The Libyan government has launched a large-scale tourism strategy that will add an estimated 2,000 hotel rooms in the country by September 2012.
Speaking at MEED’s Libya Briefing Day conference on 27 April, Chiheb Ben Mahmoud, senior vice-president of Mena for US-based Jones Lang LaSalle, said that while the oil-rich country’s gross domestic product (GDP) does not rely too heavily on the tourism, revenue from the sector is expected to increase to $22bn by 2019 from $7.7bn in 2009. Construction, oil and housing account for more than 80 per cent of the country’s GDP.

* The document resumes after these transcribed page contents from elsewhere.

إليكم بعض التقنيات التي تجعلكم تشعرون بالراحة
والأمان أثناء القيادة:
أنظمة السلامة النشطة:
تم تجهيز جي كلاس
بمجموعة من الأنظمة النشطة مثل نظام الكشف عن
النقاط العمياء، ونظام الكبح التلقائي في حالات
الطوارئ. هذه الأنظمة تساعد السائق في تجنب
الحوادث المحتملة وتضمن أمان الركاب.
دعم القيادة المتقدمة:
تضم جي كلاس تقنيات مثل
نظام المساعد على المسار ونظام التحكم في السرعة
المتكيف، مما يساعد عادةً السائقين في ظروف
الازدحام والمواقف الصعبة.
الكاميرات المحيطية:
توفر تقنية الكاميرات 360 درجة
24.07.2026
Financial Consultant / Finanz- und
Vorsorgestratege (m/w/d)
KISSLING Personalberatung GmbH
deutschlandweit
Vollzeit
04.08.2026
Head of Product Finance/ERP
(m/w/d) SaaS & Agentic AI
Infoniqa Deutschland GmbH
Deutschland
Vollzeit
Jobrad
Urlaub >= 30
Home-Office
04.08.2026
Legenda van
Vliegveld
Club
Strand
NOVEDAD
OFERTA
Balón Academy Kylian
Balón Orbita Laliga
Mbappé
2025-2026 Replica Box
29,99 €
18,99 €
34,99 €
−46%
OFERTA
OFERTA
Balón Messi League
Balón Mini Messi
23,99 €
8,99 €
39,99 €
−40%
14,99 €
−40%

The locations for the planned hotels are Tripoli’s Central Business District, Tripoli East and Tripoli West. The government is in the process of issuing banking and building licenses to build and finance the projects.
The hotels are necessary because accommodation for tourists in the country is currently at critical levels. According to a source in the capital, the government estimates there 14,000 hotel rooms in the country – a figure that has remained unchanged between 1989 and 2003.

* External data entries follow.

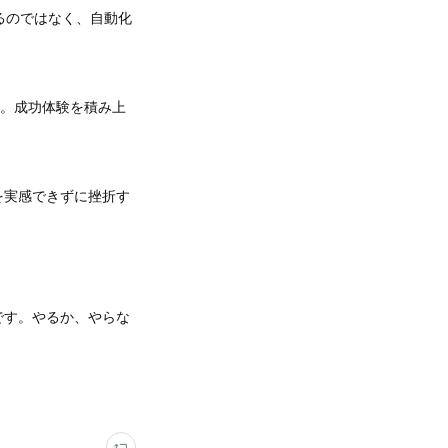
るのではなく、自動化
む。成功体験を積み上
を実感できずに挫折す
です。やるか、やらな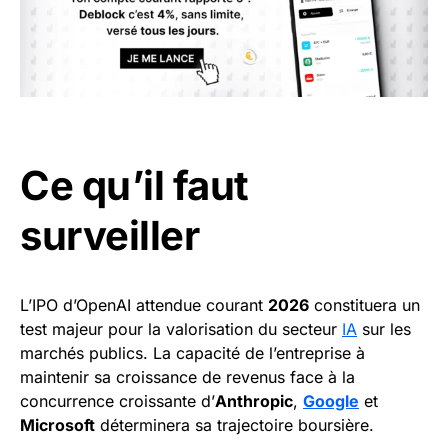
Ce qu’il faut
surveiller
L’IPO d’OpenAI attendue courant
2026
constituera un
test majeur pour la valorisation du secteur
IA
sur les
marchés publics. La capacité de l’entreprise à
maintenir sa croissance de revenus face à la
concurrence croissante d’
Anthropic
,
Google
et
Microsoft
déterminera sa trajectoire boursière.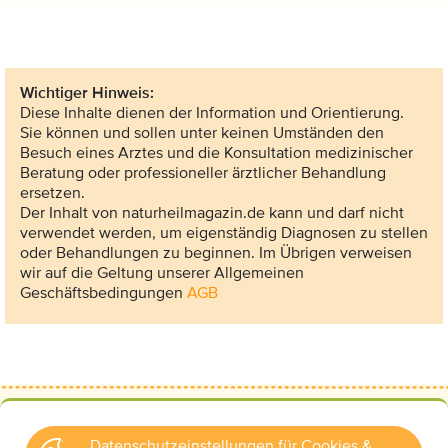
Wichtiger Hinweis:
Diese Inhalte dienen der Information und Orientierung.
Sie können und sollen unter keinen Umständen den
Besuch eines Arztes und die Konsultation medizinischer
Beratung oder professioneller ärztlicher Behandlung
ersetzen.
Der Inhalt von naturheilmagazin.de kann und darf nicht
verwendet werden, um eigenständig Diagnosen zu stellen
oder Behandlungen zu beginnen. Im Übrigen verweisen
wir auf die Geltung unserer Allgemeinen
Geschäftsbedingungen
AGB
Datenschutzeinstellungen für Cookies &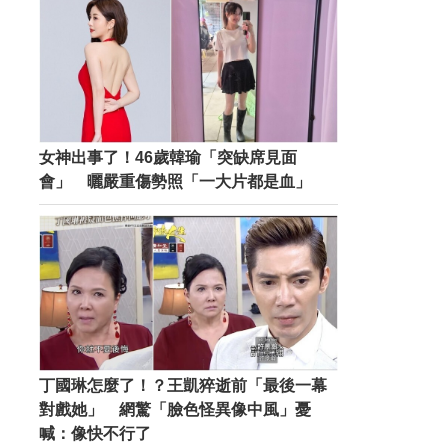
女神出事了！46歲韓瑜「突缺席見面
會」 曬嚴重傷勢照「一大片都是血」
丁國琳怎麼了！？王凱猝逝前「最後一幕
對戲她」 網驚「臉色怪異像中風」憂
喊：像快不行了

In 2001, Libya hosted 1.1 million foreign tourists and this rose 34 per cent to 1.5 million in 2009. Independent statistics suggest that figure could increase to 2.5 million by 2015.
Hoteliers have reported an inability to handle the rise in visitors during events and conventions, and officials in Tripoli have admitted tourism development is the first step to opening up the economy to foreign investment.